Bataille absurde" - l'historien Gerd Krumeich

A partir du moment où le front se déplace vers la Marne, les Flandres et la Somme, cette bataille des crêtes est avant tout une bataille "de principes entre Français et Allemands" , qualifiée d'"absurde " par Gerd Krumeich, spécialiste de la Première Guerre mondiale, professeur émérite à l’université Heinrich-Heine de Düsseldorf et membre du conseil scientifique de la mission du Centenaire. Pour cet historien allemand chargé de prononcer un discours, dimanche 3 août devant les deux présidents, l'intérêt stratégique du Hartmannswillerkopf disparaît après février 1915.

"Le Hartmannswillerkopf après 1915 : une guerre...par francebleu-grandest

Alors pourquoi ce choix du Hartmannswillerkopf ? Déjà parce que cette crête symbolise véritablement le début de la guerre juste après la mobilisation des différents belligérants : c'est la bataille des frontières d'août 1914 qui comprend plusieurs zones de combats (Haute-Alsace, plateau lorrain, Ardennes belges), dont les Vosges. Ensuite, parce qu'il fallait un autre symbole que Verdun, déjà pris en 1984 par la poignée de main historique entre François Mitterrand et Helmut Kohl.

Les présidents Hollande et Gauck devraient insister sur la spécificité du Hartmannswillerkopf, seul lieu de la Première Guerre mondiale en France (avec le Linge) où des combats de montagne se sont déroulés : membres gelés, difficulté d'approvisionnement, problème de repli... les conditions de combat y sont particulièrement inhumaines avec un ennemi tout proche, parfois à une vingtaine de mètres seulement. Les combats, surtout en 1915, ont fait de nombreuses victimes.

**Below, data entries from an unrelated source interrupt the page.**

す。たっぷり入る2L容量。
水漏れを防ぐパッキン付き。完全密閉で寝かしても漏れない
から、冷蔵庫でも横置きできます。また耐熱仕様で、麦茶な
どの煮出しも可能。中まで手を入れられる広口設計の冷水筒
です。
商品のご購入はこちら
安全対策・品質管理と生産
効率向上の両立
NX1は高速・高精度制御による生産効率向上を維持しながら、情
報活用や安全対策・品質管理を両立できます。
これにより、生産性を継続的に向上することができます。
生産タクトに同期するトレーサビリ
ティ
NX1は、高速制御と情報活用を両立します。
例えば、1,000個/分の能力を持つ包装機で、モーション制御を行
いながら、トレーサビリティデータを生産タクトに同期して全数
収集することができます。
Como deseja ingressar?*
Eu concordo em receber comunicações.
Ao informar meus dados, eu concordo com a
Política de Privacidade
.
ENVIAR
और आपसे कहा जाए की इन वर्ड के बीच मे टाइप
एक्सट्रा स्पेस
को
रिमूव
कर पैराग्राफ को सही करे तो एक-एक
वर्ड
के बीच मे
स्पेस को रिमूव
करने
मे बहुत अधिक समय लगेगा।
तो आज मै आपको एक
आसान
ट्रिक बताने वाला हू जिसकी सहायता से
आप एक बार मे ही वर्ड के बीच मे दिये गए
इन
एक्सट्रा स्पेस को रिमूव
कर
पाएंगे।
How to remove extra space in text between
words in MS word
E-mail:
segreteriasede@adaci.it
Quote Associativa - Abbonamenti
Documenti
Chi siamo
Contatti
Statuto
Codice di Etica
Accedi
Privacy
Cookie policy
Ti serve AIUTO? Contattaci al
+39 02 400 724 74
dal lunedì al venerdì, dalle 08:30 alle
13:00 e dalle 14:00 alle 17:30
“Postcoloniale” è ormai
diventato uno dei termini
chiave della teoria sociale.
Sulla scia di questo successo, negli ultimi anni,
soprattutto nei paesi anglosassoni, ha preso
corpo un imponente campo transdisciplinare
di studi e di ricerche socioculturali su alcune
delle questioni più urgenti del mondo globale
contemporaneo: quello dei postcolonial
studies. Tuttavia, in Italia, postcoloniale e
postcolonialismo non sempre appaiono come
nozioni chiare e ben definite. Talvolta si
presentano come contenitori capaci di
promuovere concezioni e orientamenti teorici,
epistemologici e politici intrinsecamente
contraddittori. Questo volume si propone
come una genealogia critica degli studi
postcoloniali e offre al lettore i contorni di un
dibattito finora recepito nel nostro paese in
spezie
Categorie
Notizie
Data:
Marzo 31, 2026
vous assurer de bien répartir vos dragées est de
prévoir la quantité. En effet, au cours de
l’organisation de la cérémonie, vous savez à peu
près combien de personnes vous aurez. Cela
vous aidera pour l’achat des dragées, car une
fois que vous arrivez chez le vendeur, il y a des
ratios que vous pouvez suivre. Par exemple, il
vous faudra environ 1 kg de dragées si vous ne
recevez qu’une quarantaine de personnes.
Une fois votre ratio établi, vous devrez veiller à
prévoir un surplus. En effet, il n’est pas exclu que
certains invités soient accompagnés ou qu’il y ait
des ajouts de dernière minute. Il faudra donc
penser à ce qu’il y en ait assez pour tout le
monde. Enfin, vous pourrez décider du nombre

Bandeau Hartmannswillerkopf cimetière tombe guerre 14-18 - Radio France
Bandeau Hartmannswillerkopf cimetière tombe guerre 14-18 © Radio France - Aymeric Robert

En terme de bilan humain, difficile d'avoir une estimation précise. Juste après 1918, on chiffrait les soldats tués à près de 60.000. Aujourd'hui, les responsables du site et une partie des historiens avancent entre 20.000 et 30.000 morts, français et allemands. Un chiffre récemment revu à la baisse par d'autres historiens comme Thierry Ehret ou Philippe Koch dont les travaux indiquent environ 8.000 morts.

Parmi ces milliers de soldats tués, la plupart l'ont été par balles, mais d'autres sont également morts de froid ou de maladies. "Même 30.000 morts, c'est pas beaucoup, fait remarquer Gerd Krumeich. En août 1914 ou en juillet 1916, il y a eu des batailles où en une seule journée 20.000 à 30.000 soldats ont perdu la vie." Classé monument historique depuis 1921, le Hartmannswillerkopf est l'un des quatre monuments nationaux de la Grande Guerre, avec Douaumont dans la Meuse, Dormans dans la Marne et Notre-Dame de Lorette dans le Pas-de-Calais.